Remote Database - Universal codes decoded

IR Code Databases: How Universal Remotes Know So Many Devices

A universal remote that works with your 15-year-old Panasonic, your new LG, your Sony soundbar, and a projector from a brand you've never heard of - how does it know all those codes? The answer is decades of community-maintained IR code databases, structured formats, and a lot of reverse engineering. These databases are what powers everything from $10 budget universal remotes to professional AV control systems to the BLEShark Nano's IR feature set.

graph LR
    A[IR Code Database] --> B[Device Profiles]
    B --> C[IR Codes]
    C --> D[Commands]

Table of Contents

What Is an IR Code, Exactly?

An IR code is the combination of information needed to reproduce a specific button press from a specific remote control. At minimum, it contains:

  • Protocol (NEC, Sony SIRC, Philips RC-5, Samsung, Panasonic, etc.)
  • Device address (which device class within the protocol)
  • Command byte (which function)
  • Carrier frequency (typically 38kHz or 40kHz for Sony)

From these four values, any compatible IR transmitter can synthesize the correct timing to produce a signal that the target device will recognize and respond to.
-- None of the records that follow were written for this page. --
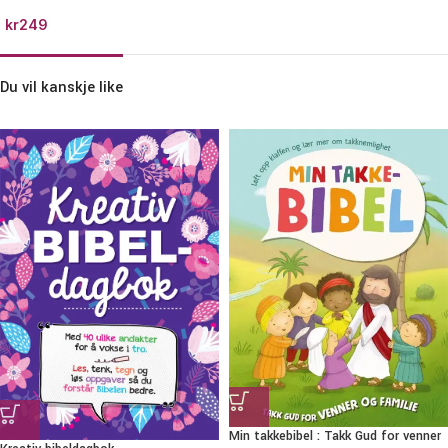
kr
249
Du vil kanskje like
Min takkebibel : Takk Gud for venner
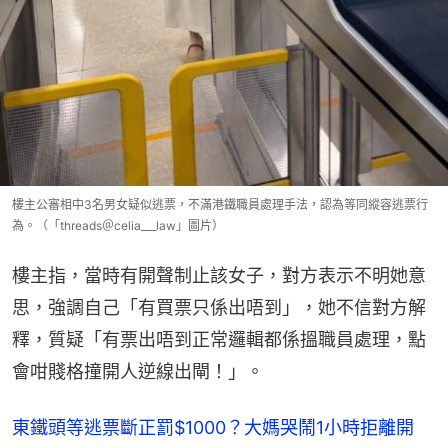
樓主公審相中3名男女疑似逃票，不滿港鐵職員處理手法，認為等同縱容逃票行
為。（「threads＠celia___law」圖片）
樓主指，當時有開聲制止該女子，對方表示不明她意
思，強調自己「有買票只係出唔到」，她不信對方解
釋，質疑「有票出唔到正常邏輯都係搵職員處理，點
會咁賤格撞開人逆線出閘！」。
東鐵頭等逃票斷正罰$1000？大媽哭鬧1小時拒離開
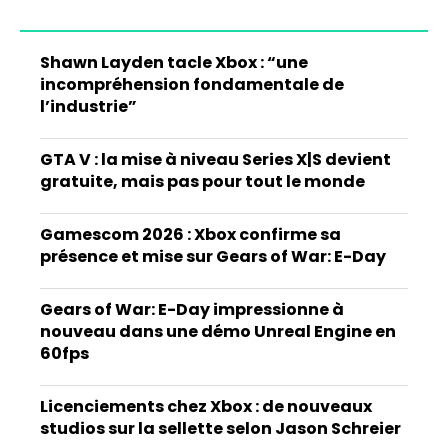
Shawn Layden tacle Xbox : “une
incompréhension fondamentale de
l’industrie”
GTA V : la mise à niveau Series X|S devient
gratuite, mais pas pour tout le monde
Gamescom 2026 : Xbox confirme sa
présence et mise sur Gears of War: E-Day
Gears of War: E-Day impressionne à
nouveau dans une démo Unreal Engine en
60fps
Licenciements chez Xbox : de nouveaux
studios sur la sellette selon Jason Schreier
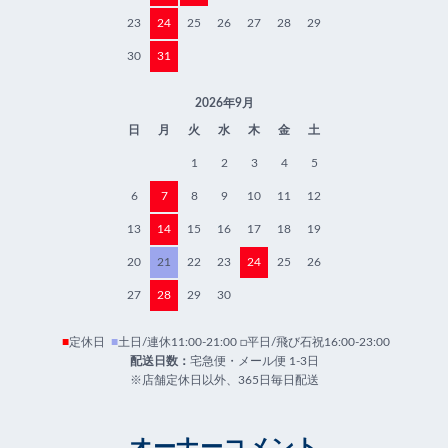
23
24
25
26
27
28
29
30
31
2026年9月
日
月
火
水
木
金
土
1
2
3
4
5
6
7
8
9
10
11
12
13
14
15
16
17
18
19
20
21
22
23
24
25
26
27
28
29
30
■
定休日
■
土日/連休11:00-21:00 □平日/飛び石祝16:00-23:00
配送日数：
宅急便・メール便 1-3日
※店舗定休日以外、365日毎日配送
オーナーコメント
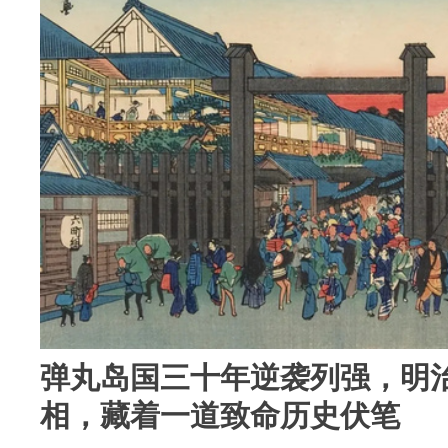
弹丸岛国三十年逆袭列强，明
相，藏着一道致命历史伏笔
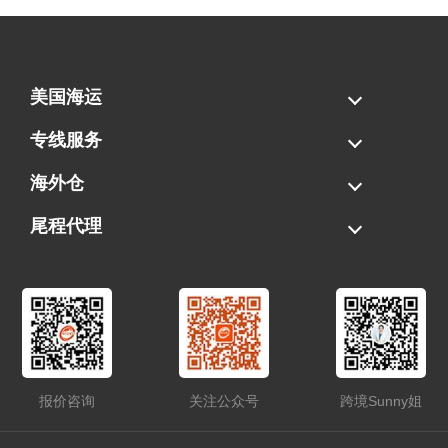
美国海运
海运拼柜
海运整柜
美国海卡
加拿大海运
专线服务
FBA专线直送
超大件专线
AWD专线
电池专线
海外仓
一件代发
FBA中转
贴标换标
拆柜/存储
尾程代理
美国清关
港口提柜
卡车派送
美国DDP/DDU
报价咨询
关注公众号
跨境Sunny姐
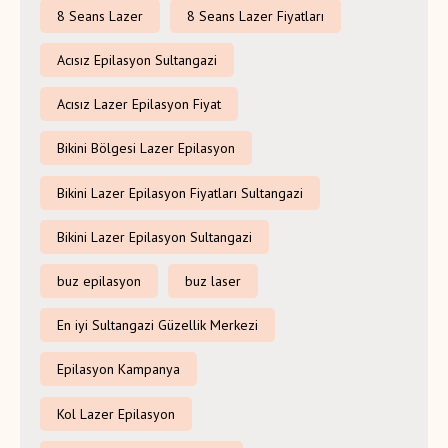
8 Seans Lazer
8 Seans Lazer Fiyatları
Acısız Epilasyon Sultangazi
Acısız Lazer Epilasyon Fiyat
Bikini Bölgesi Lazer Epilasyon
Bikini Lazer Epilasyon Fiyatları Sultangazi
Bikini Lazer Epilasyon Sultangazi
buz epilasyon
buz laser
En iyi Sultangazi Güzellik Merkezi
Epilasyon Kampanya
Kol Lazer Epilasyon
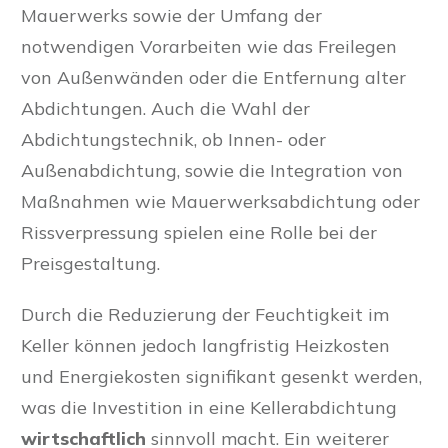
Mauerwerks sowie der Umfang der
notwendigen Vorarbeiten wie das Freilegen
von Außenwänden oder die Entfernung alter
Abdichtungen. Auch die Wahl der
Abdichtungstechnik, ob Innen- oder
Außenabdichtung, sowie die Integration von
Maßnahmen wie Mauerwerksabdichtung oder
Rissverpressung spielen eine Rolle bei der
Preisgestaltung.
Durch die Reduzierung der Feuchtigkeit im
Keller können jedoch langfristig Heizkosten
und Energiekosten signifikant gesenkt werden,
was die Investition in eine Kellerabdichtung
wirtschaftlich
sinnvoll macht. Ein weiterer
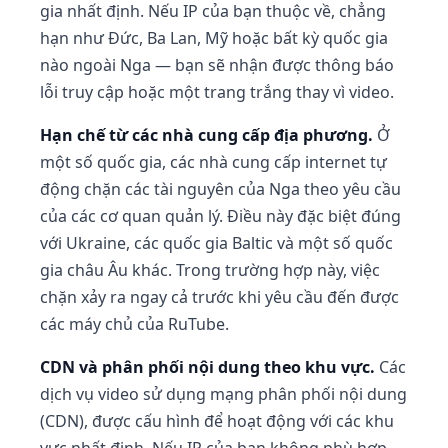
gia nhất định. Nếu IP của bạn thuộc về, chẳng
hạn như Đức, Ba Lan, Mỹ hoặc bất kỳ quốc gia
nào ngoài Nga — bạn sẽ nhận được thông báo
lỗi truy cập hoặc một trang trắng thay vì video.
Hạn chế từ các nhà cung cấp địa phương.
Ở
một số quốc gia, các nhà cung cấp internet tự
động chặn các tài nguyên của Nga theo yêu cầu
của các cơ quan quản lý. Điều này đặc biệt đúng
với Ukraine, các quốc gia Baltic và một số quốc
gia châu Âu khác. Trong trường hợp này, việc
chặn xảy ra ngay cả trước khi yêu cầu đến được
các máy chủ của RuTube.
CDN và phân phối nội dung theo khu vực.
Các
dịch vụ video sử dụng mạng phân phối nội dung
(CDN), được cấu hình để hoạt động với các khu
Some database formats also store the raw timing directly - the actual microsecond durations of each pulse and space - rather than the decoded protocol values. Raw timing is protocol-agnostic and can represent codes that don't fit cleanly into any documented protocol. It's bulkier (each code might require 50-200 timing values instead of 3-4 decoded values) but more universal.
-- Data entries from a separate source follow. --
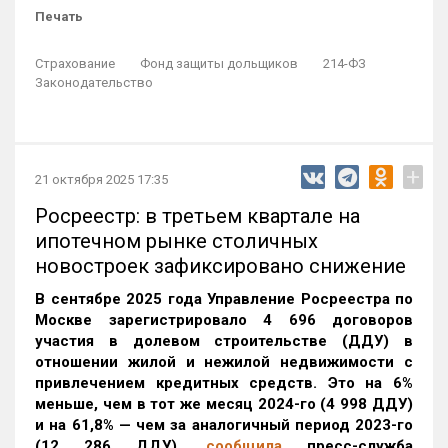
Печать
Страхование
Фонд защиты дольщиков
214-ФЗ
Законодательство
+
21 октября 2025 17:35
Росреестр: в третьем квартале на
ипотечном рынке столичных
новостроек зафиксировано снижение
В сентябре 2025 года Управление Росреестра по
Москве зарегистрировало 4 696 договоров
участия в долевом строительстве (ДДУ) в
отношении жилой и нежилой недвижимости с
привлечением кредитных средств. Это на 6%
меньше, чем в тот же месяц 2024-го (4 998 ДДУ)
и на 61,8% — чем за аналогичный период 2023-го
(12 286 ДДУ)
,
сообщила
пресс-служба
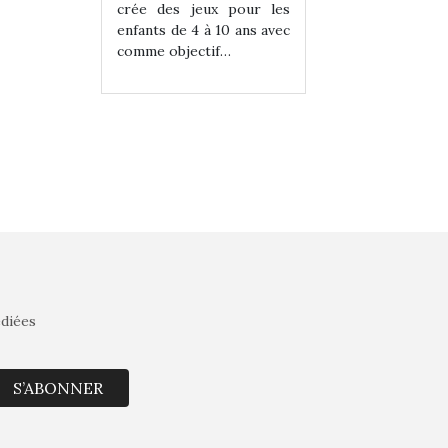
eux pour les
crée des jeux pour les
crée des jeux po
 à 10 ans avec
enfants de 4 à 10 ans avec
enfants de 4 à 10 a
tif…
comme objectif…
comme objectif…
édiées
S’ABONNER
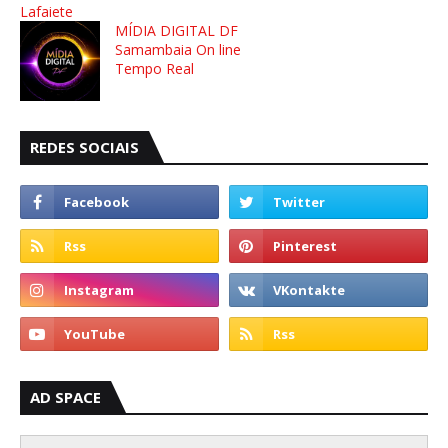
Lafaiete
MÍDIA DIGITAL DF
Samambaia On line
Tempo Real
REDES SOCIAIS
AD SPACE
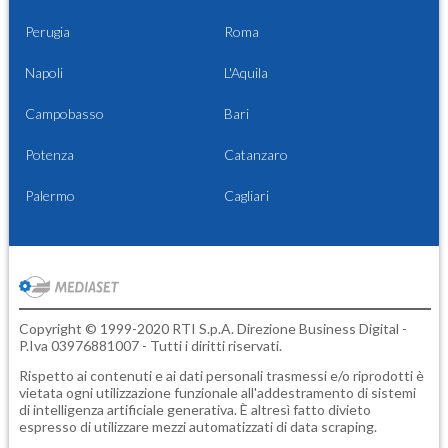
Perugia
Roma
Napoli
L'Aquila
Campobasso
Bari
Potenza
Catanzaro
Palermo
Cagliari
Copyright © 1999-2020 RTI S.p.A. Direzione Business Digital -
P.Iva 03976881007 - Tutti i diritti riservati.
Rispetto ai contenuti e ai dati personali trasmessi e/o riprodotti è
vietata ogni utilizzazione funzionale all'addestramento di sistemi
di intelligenza artificiale generativa. È altresì fatto divieto
espresso di utilizzare mezzi automatizzati di data scraping.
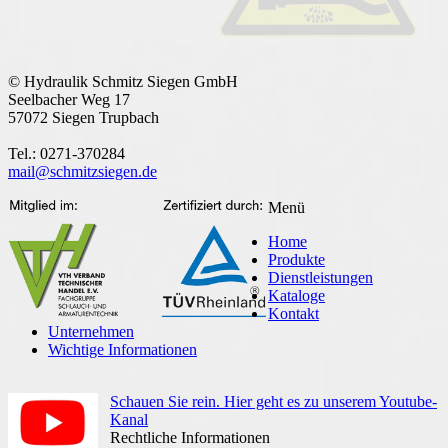
© Hydraulik Schmitz Siegen GmbH
Seelbacher Weg 17
57072 Siegen Trupbach
Tel.: 0271-370284
mail@schmitzsiegen.de
Menü
Home
Produkte
Dienstleistungen
Kataloge
Kontakt
Unternehmen
Wichtige Informationen
Schauen Sie rein. Hier geht es zu unserem Youtube-
Kanal
Rechtliche Informationen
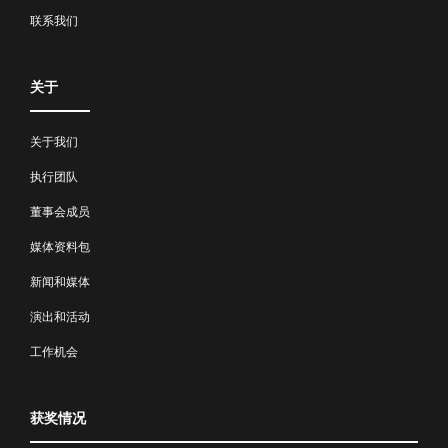
联系我们
关于
关于我们
执行团队
董事会成员
媒体资料包
新闻和媒体
演出和活动
工作机会
获奖情况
IRDB: The Open-Source IR Code Library

IRDB (irdb.globalcache.com, also maintained at github.com/probonopd/irdb) is the largest public domain IR code database. As of recent counts, it contains over 500,000 individual codes across more than 10,000 brands and device types.
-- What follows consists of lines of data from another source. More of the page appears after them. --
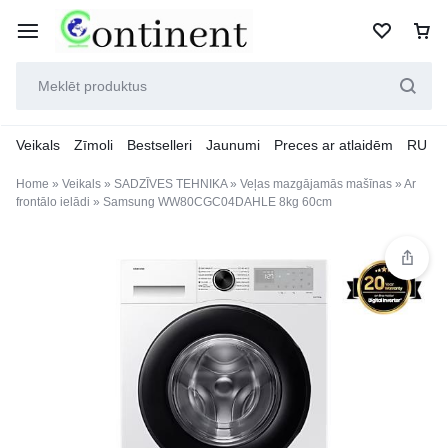
Veikals
Zīmoli
Bestselleri
Jaunumi
Preces ar atlaidēm
RU
Home
»
Veikals
»
SADZĪVES TEHNIKA
»
Veļas mazgājamās mašīnas
»
Ar
frontālo ielādi
»
Samsung WW80CGC04DAHLE 8kg 60cm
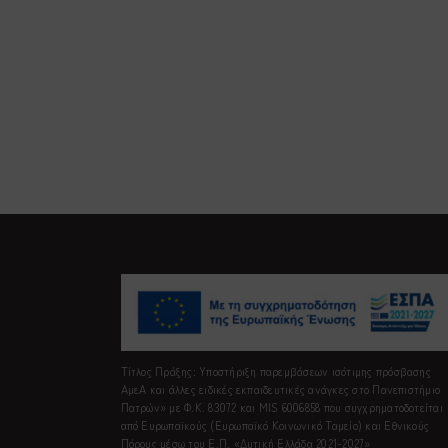
Τίτλος Πράξης: Υποστήριξη παρεμβάσεων ισότιμης πρόσβασης
ΑμεΑ και άλλες ειδικές εκπαιδευτικές ανάγκες στο Πανεπιστήμιο
Πατρών» με Φ.Κ. 83072 και MIS 6006858 που συγχρηματοδοτείται
από Ευρωπαϊκούς (Ευρωπαϊκό Κοινωνικό Ταμείο) και Εθνικούς
Πόρους μέσω του Ε.Π. «Δυτική Ελλάδα 2021-2027»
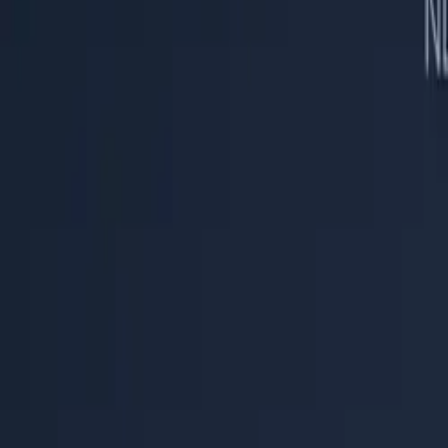
Hilfecenter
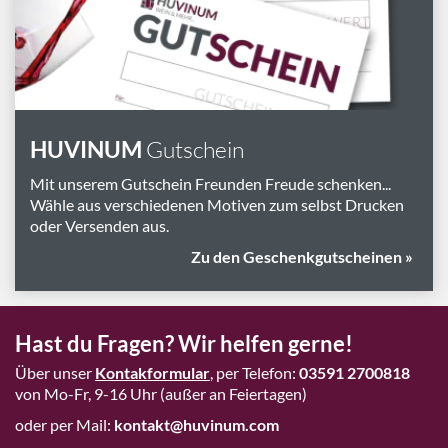
Marken
Geschenk-Pakete
Inspiration
HUVINUM
Gutschein
Rezepte & Ideen
Gutscheine
Mit unserem Gutschein Freunden Freude schenken...
Wähle aus verschiedenen Motiven zum selbst Drucken
Wissenswelt
oder Versenden aus.
Zu den Geschenkgutscheinen »
Magazin
Schlagworte
Hast du Fragen? Wir helfen gerne!
Über unser
Kontakformular
, per Telefon:
03591 2700818
von Mo-Fr, 9-16 Uhr (außer an Feiertagen)
oder per Mail:
kontakt@huvinum.com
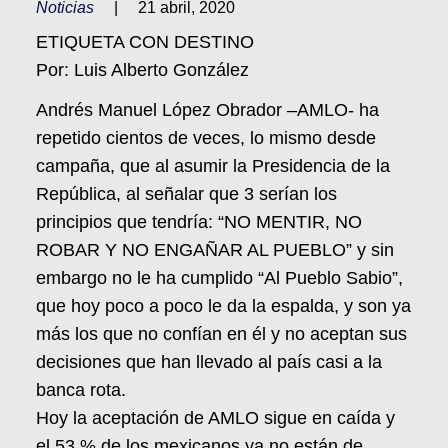
Noticias
|
21 abril, 2020
ETIQUETA CON DESTINO
Por: Luis Alberto González
Andrés Manuel López Obrador –AMLO- ha
repetido cientos de veces, lo mismo desde
campaña, que al asumir la Presidencia de la
República, al señalar que 3 serían los
principios que tendría: “NO MENTIR, NO
ROBAR Y NO ENGAÑAR AL PUEBLO” y sin
embargo no le ha cumplido “Al Pueblo Sabio”,
que hoy poco a poco le da la espalda, y son ya
más los que no confían en él y no aceptan sus
decisiones que han llevado al país casi a la
banca rota.
Hoy la aceptación de AMLO sigue en caída y
el 53 % de los mexicanos ya no están de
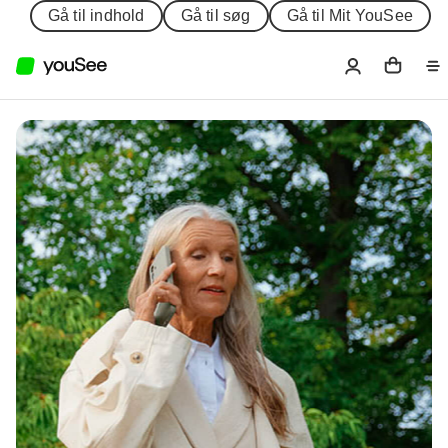
Gå til indhold
Gå til søg
Gå til Mit YouSee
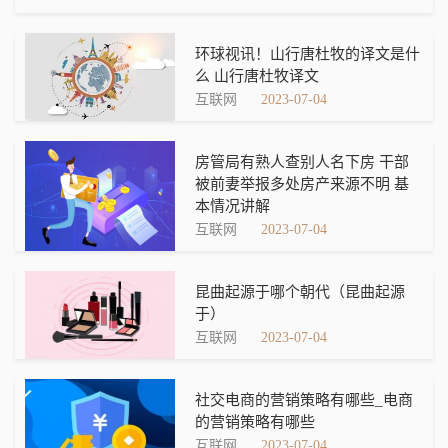
环球视讯！山行唐杜牧的译文是什
么 山行唐杜牧译文
互联网
2023-07-04
房管局有熟人查别人名下房 干部
被前妻举报多处房产来源不明 基
本情况讲解
互联网
2023-07-04
昆曲起源于哪个朝代（昆曲起源
于）
互联网
2023-07-04
社交电商的营销策略有哪些_电商
的营销策略有哪些
互联网
2023-07-04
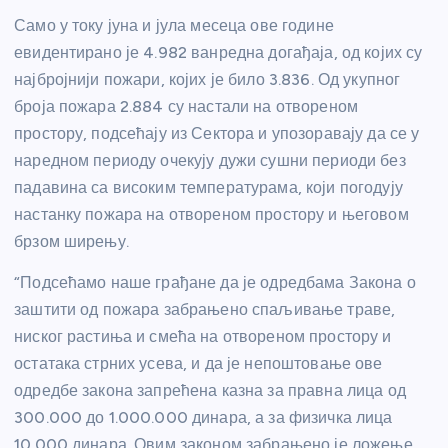
Само у току јуна и јула месеца ове године
евидентирано је 4.982 ванредна догађаја, од којих су
најбројнији пожари, којих је било 3.836. Од укупног
броја пожара 2.884 су настали на отвореном
простору, подсећају из Сектора и упозоравају да се у
наредном периоду очекују дужи сушни периоди без
падавина са високим температурама, који погодују
настанку пожара на отвореном простору и његовом
брзом ширењу.
“Подсећамо наше грађане да је одредбама Закона о
заштити од пожара забрањено спаљивање траве,
ниског растиња и смећа на отвореном простору и
остатака стрних усева, и да је непоштовање ове
одредбе закона запрећена казна за правна лица од
300.000 до 1.000.000 динара, а за физичка лица
10.000 динара. Овим законом забрањено је ложење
The original IRDB was maintained by Global Cache, a company that makes IP-to-IR bridge hardware for professional AV control. They released their code database as a public resource, which was then expanded significantly by community contributions. The project is now largely community-maintained on GitHub.

IRDB is not the only database. WinLIRC, lirc.org (the Linux Infrared Remote Control project), and Pronto databases all maintain their own collections in varying formats. The LIRC database focuses on formats compatible with the LIRC daemon used on Linux systems to receive and transmit IR. Many of these databases overlap but none is comprehensive for every device ever made.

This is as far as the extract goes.